═══ GIVEN INFORMATION

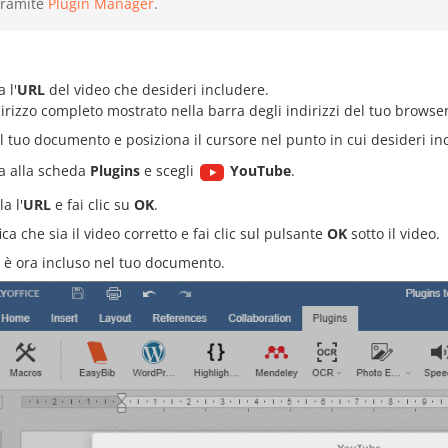
tramite
Plugin Manager
.
 l'
URL
del video che desideri includere.
ndirizzo completo mostrato nella barra degli indirizzi del tuo browser
al tuo documento e posiziona il cursore nel punto in cui desideri inc
a alla scheda
Plugins
e scegli
YouTube
.
la l'
URL
e fai clic su
OK
.
ica che sia il video corretto e fai clic sul pulsante
OK
sotto il video.
o è ora incluso nel tuo documento.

══════

WHAT THIS TASK INVOLVES:
Using the records given above, list every line that includes the word "desideri".

RESPONSE TO THIS EXERCISE:
del video che desideri includere.
al tuo documento e posiziona il cursore nel punto in cui desideri inc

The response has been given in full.